Show all lines of the listing that contain the word "Absen".

• • •

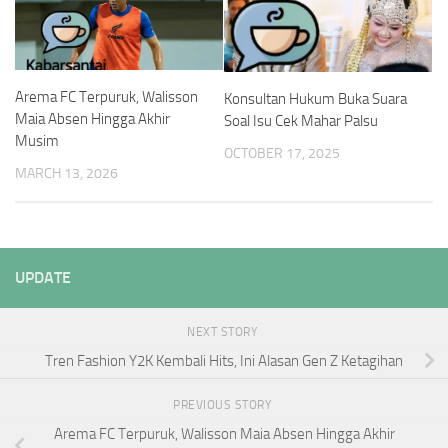
Arema FC Terpuruk, Walisson
Konsultan Hukum Buka Suara
Maia Absen Hingga Akhir
Soal Isu Cek Mahar Palsu
Musim
OCTOBER 17, 2025
MARCH 13, 2026
UPDATE
NEXT STORY
Tren Fashion Y2K Kembali Hits, Ini Alasan Gen Z Ketagihan
PREVIOUS STORY
Arema FC Terpuruk, Walisson Maia Absen Hingga Akhir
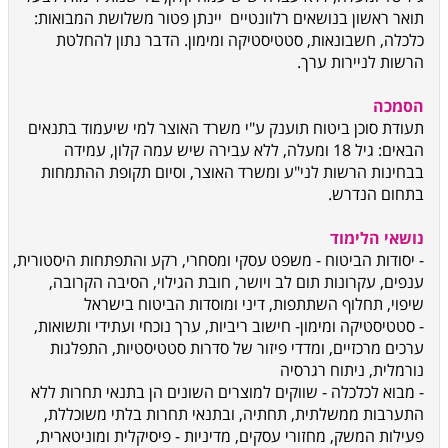
תואר ראשון בנושאים רלוונטיים יינתן פטור משלושת המבואות:
כלכלה, חשבונאות, סטטיסטיקה ומימון. הדבר נתון להחלטת
הרשות לניירות ערך.
הסמכה
תעודת סוכן ביטוח תוענק ע"י משרד האוצר למי שיעמוד בתנאים
הבאים: גיל 18 ומעלה, ללא עבירה שיש עמה קלון, עמידה
בבחינות הרשות לני"ע ומשרד האוצר, וסיום תקופת ההתמחות
בתחום הנדרש.
נושאי הלימוד
- יסודות הביטוח - משפט עסקי ומסחרי, רקע והתפתחות היסטורית,
ענפים, עקרונות תום לב ויושר, חובת הגילוי, הסיבה הקרובה,
שיפוי, תחלוף השתתפות, דיני ומוסדות הביטוח בישראל
- סטטיסטיקה ומימון- חישוב ריביות, ערך נוכחי ועתידי ותשואות,
ערכים מרכזיים, ומדדי פיזור של סדרות סטטיסטיות, התפלגות
נורמלית, ניתוח רגרסיה
- מבוא לכלכלה - שווקים למוצרים השונים הן בתנאי תחרות ללא
התערבות ממשלתית, תחתיה, ובתנאי תחרות בלתי משוכללת,
פעילות המשק, מחזורי עסקים, מדיניות - פיסיקלית ומוניטארית,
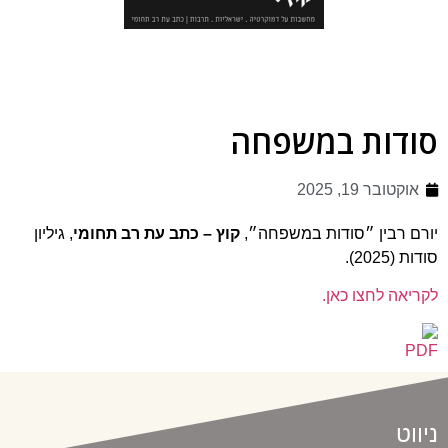
סודות במשפחה
אוקטובר 19, 2025
יורם רבין ״סודות במשפחה״,
קוץ – כתב עת רב תחומי
, גיליון
סודות (2025).
לקריאה לחצו כאן.
ניווט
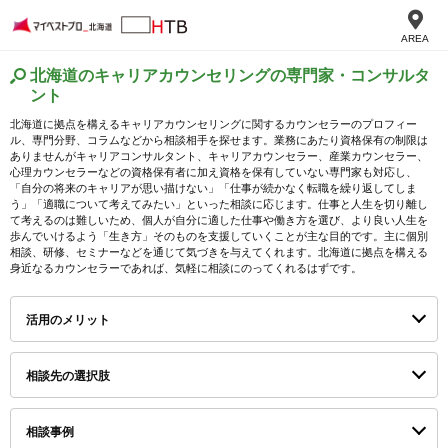
AREA
北海道のキャリアカウンセリングの専門家・コンサルタ
ント
北海道に拠点を構えるキャリアカウンセリングに関するカウンセラーのプロフィー
ル、専門分野、コラムなどから相談相手を探せます。業務にあたり資格保有の制限は
ありませんがキャリアコンサルタント、キャリアカウンセラー、産業カウンセラー、
心理カウンセラーなどの資格保有者に加え資格を保有していない専門家も対応し、
「自分の将来のキャリアが思い描けない」「仕事が続かなく転職を繰り返してしま
う」「適職について考えてみたい」といった相談に応じます。仕事と人生を切り離し
て考えるのは難しいため、個人が自分に適した仕事や働き方を選び、より良い人生を
歩んでいけるよう「生き方」そのものを支援していくことが主な目的です。主に個別
相談、研修、セミナーなどを通じて気づきを与えてくれます。北海道に拠点を構える
身近なるカウンセラーであれば、気軽に相談にのってくれるはずです。
活用のメリット
相談先の選択肢
相談事例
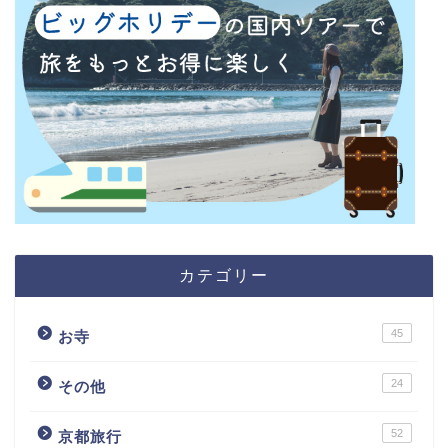
カテゴリー
45
お寺
24
その他
52
京都旅行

• • •

Exercise result:
Maia Absen Hingga Akhir
Arema FC Terpuruk, Walisson Maia Absen Hingga Akhir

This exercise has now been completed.